MATERIAL FOR THE TASK –
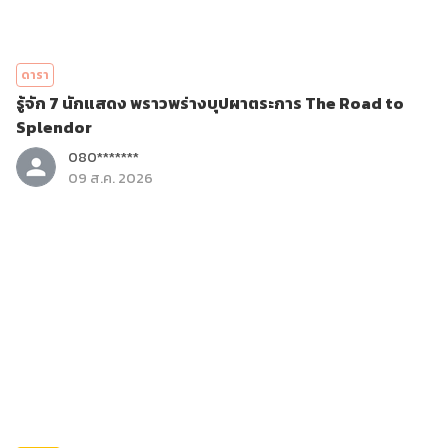
ดารา
รู้จัก 7 นักแสดง พราวพร่างบุปผาตระการ The Road to
Splendor
080*******
09 ส.ค. 2026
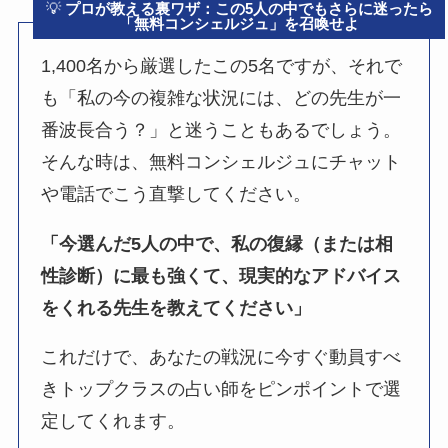
💡
プロが教える裏ワザ：この5人の中でもさらに迷ったら
「無料コンシェルジュ」を召喚せよ
1,400名から厳選したこの5名ですが、それで
も「私の今の複雑な状況には、どの先生が一
番波長合う？」と迷うこともあるでしょう。
そんな時は、無料コンシェルジュにチャット
や電話でこう直撃してください。
「今選んだ5人の中で、私の復縁（または相
性診断）に最も強くて、現実的なアドバイス
をくれる先生を教えてください」
これだけで、あなたの戦況に今すぐ動員すべ
きトップクラスの占い師をピンポイントで選
定してくれます。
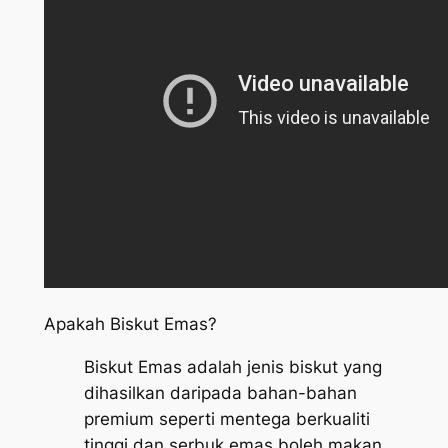
Apakah Biskut Emas?
Biskut Emas adalah jenis biskut yang
dihasilkan daripada bahan-bahan
premium seperti mentega berkualiti
tinggi dan serbuk emas boleh makan.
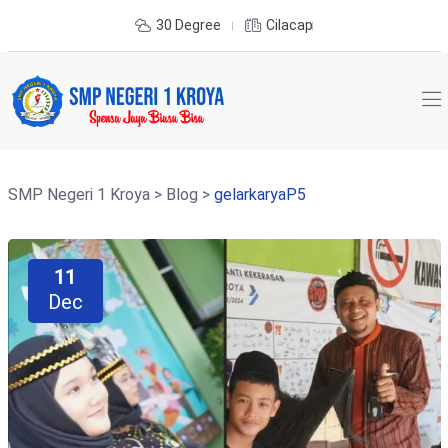
30 Degree
Cilacap
SMP Negeri 1 Kroya
>
Blog
>
gelarkaryaP5
11
Dec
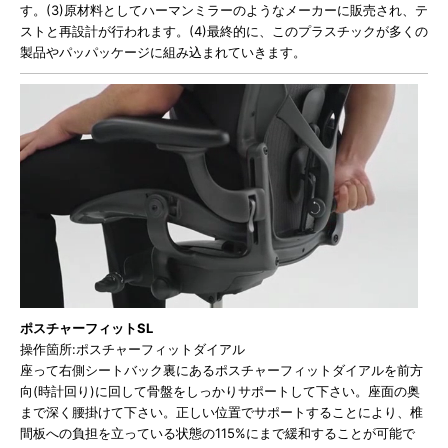
す。(3)原材料としてハーマンミラーのようなメーカーに販売され、テ
ストと再設計が行われます。(4)最終的に、このプラスチックが多くの
製品やパッパッケージに組み込まれていきます。
ポスチャーフィットSL
操作箇所:ポスチャーフィットダイアル
座って右側シートバック裏にあるポスチャーフィットダイアルを前方
向(時計回り)に回して骨盤をしっかりサポートして下さい。座面の奥
まで深く腰掛けて下さい。正しい位置でサポートすることにより、椎
間板への負担を立っている状態の115%にまで緩和することが可能で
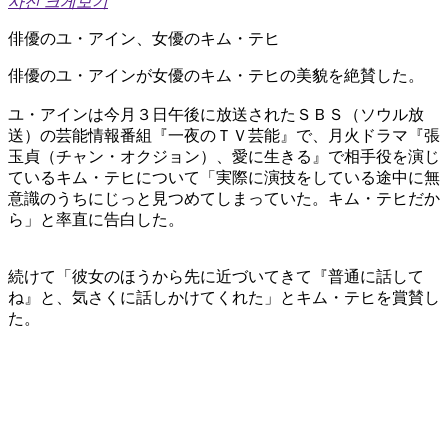
사진 크게보기
俳優のユ・アイン、女優のキム・テヒ
俳優のユ・アインが女優のキム・テヒの美貌を絶賛した。
ユ・アインは今月３日午後に放送されたＳＢＳ（ソウル放
送）の芸能情報番組『一夜のＴＶ芸能』で、月火ドラマ『張
玉貞（チャン・オクジョン）、愛に生きる』で相手役を演じ
ているキム・テヒについて「実際に演技をしている途中に無
意識のうちにじっと見つめてしまっていた。キム・テヒだか
ら」と率直に告白した。
続けて「彼女のほうから先に近づいてきて『普通に話して
ね』と、気さくに話しかけてくれた」とキム・テヒを賞賛し
た。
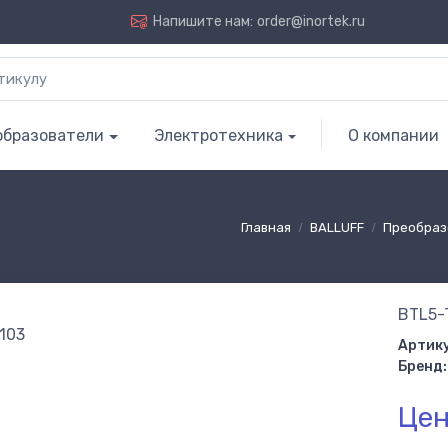
Напишите нам:
order@inortek.ru
образователи
Электротехника
О компании
Главная
BALLUFF
Преобраз
BTL5-
Артику
Бренд:
Цен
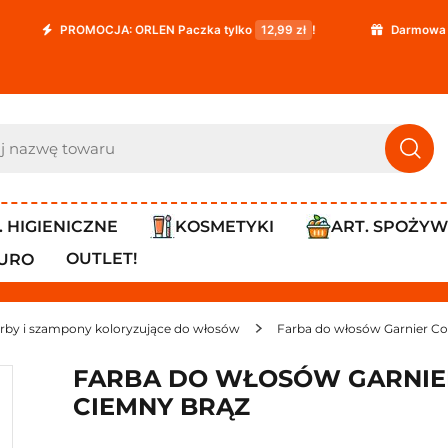
PROMOCJA: ORLEN Paczka tylko
12,99 zł
!
Darmowa dostawa j
. HIGIENICZNE
KOSMETYKI
ART. SPOŻY
OUTLET!
IURO
rby i szampony koloryzujące do włosów
Farba do włosów Garnier Co
FARBA DO WŁOSÓW GARNIE
CIEMNY BRĄZ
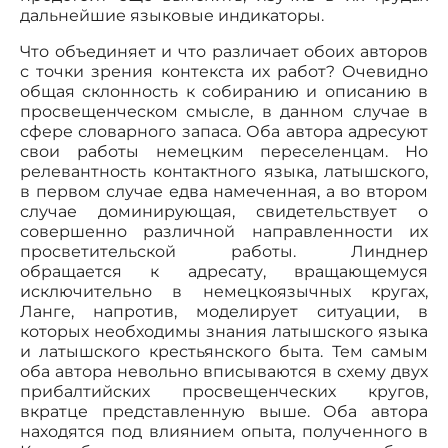
дальнейшие языковые индикаторы.
Что объединяет и что различает обоих авторов
с точки зрения контекста их работ? Очевидно
общая склонность к собиранию и описанию в
просвещенческом смысле, в данном случае в
сфере словарного запаса. Оба автора адресуют
свои работы немецким переселенцам. Но
релевантность контактного языка, латышского,
в первом случае едва намеченная, а во втором
случае доминирующая, свидетельствует о
совершенно различной направленности их
просветительской работы. Линднер
обращается к адресату, вращающемуся
исключительно в немецкоязычных кругах,
Ланге, напротив, моделирует ситуации, в
которых необходимы знания латышского языка
и латышского крестьянского быта. Тем самым
оба автора невольно вписываются в схему двух
прибалтийских просвещенческих кругов,
вкратце представленную выше. Оба автора
находятся под влиянием опыта, полученного в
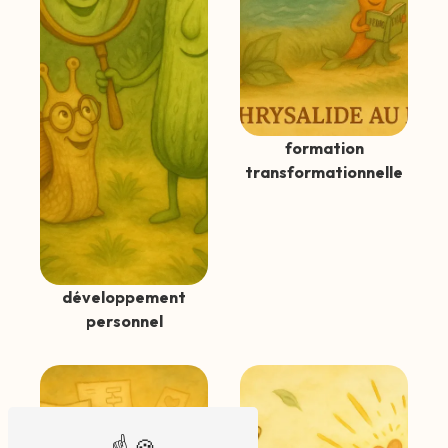
formation
transformationnelle
développement
personnel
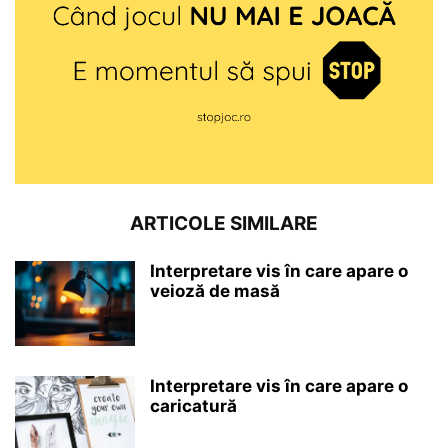
ARTICOLE SIMILARE
Interpretare vis în care apare o
veioză de masă
Interpretare vis în care apare o
caricatură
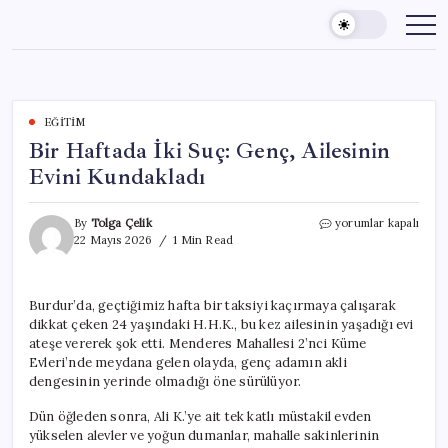
Skip
to
content
EĞITIM
Bir Haftada İki Suç: Genç, Ailesinin
Evini Kundakladı
Bir
By
Tolga Çelik
yorumlar kapalı
Haftada
22 Mayıs 2026
1 Min Read
İki
Suç:
Genç,
Burdur’da, geçtiğimiz hafta bir taksiyi kaçırmaya çalışarak
Ailesinin
dikkat çeken 24 yaşındaki H.H.K., bu kez ailesinin yaşadığı evi
Evini
Kundakladı
ateşe vererek şok etti. Menderes Mahallesi 2’nci Küme
için
Evleri’nde meydana gelen olayda, genç adamın akli
dengesinin yerinde olmadığı öne sürülüyor.
Dün öğleden sonra, Ali K.’ye ait tek katlı müstakil evden
yükselen alevler ve yoğun dumanlar, mahalle sakinlerinin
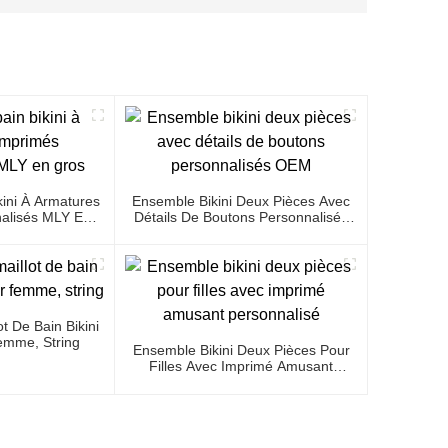
kini À Armatures
Ensemble Bikini Deux Pièces Avec
alisés MLY En
Détails De Boutons Personnalisés
s
OEM
t De Bain Bikini
emme, String
Ensemble Bikini Deux Pièces Pour
Filles Avec Imprimé Amusant
Personnalisé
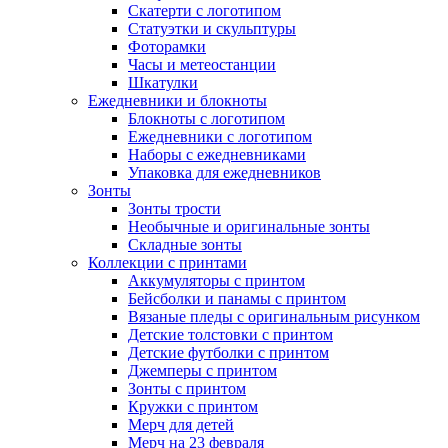
Скатерти с логотипом
Статуэтки и скульптуры
Фоторамки
Часы и метеостанции
Шкатулки
Ежедневники и блокноты
Блокноты с логотипом
Ежедневники с логотипом
Наборы с ежедневниками
Упаковка для ежедневников
Зонты
Зонты трости
Необычные и оригинальные зонты
Складные зонты
Коллекции с принтами
Аккумуляторы с принтом
Бейсболки и панамы с принтом
Вязаные пледы с оригинальным рисунком
Детские толстовки с принтом
Детские футболки с принтом
Джемперы с принтом
Зонты с принтом
Кружки с принтом
Мерч для детей
Мерч на 23 февраля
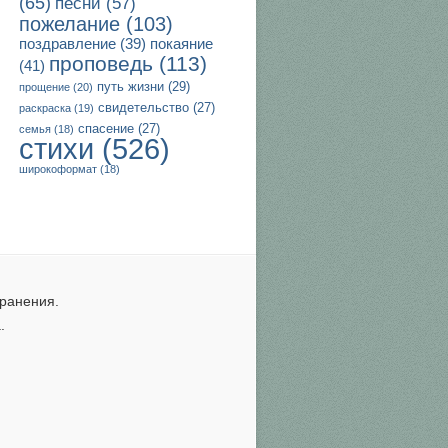
(65)
песни
(57)
пожелание
(103)
поздравление
(39)
покаяние
проповедь
(113)
(41)
путь жизни
(29)
прощение
(20)
свидетельство
(27)
раскраска
(19)
спасение
(27)
семья
(18)
стихи
(526)
широкоформат
(18)
ранения.
.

ASSIGNED TASK – From the material given, work out how many lines hold the string "Bikini"; state that number and nothing further.

TASK SOLUTION – 3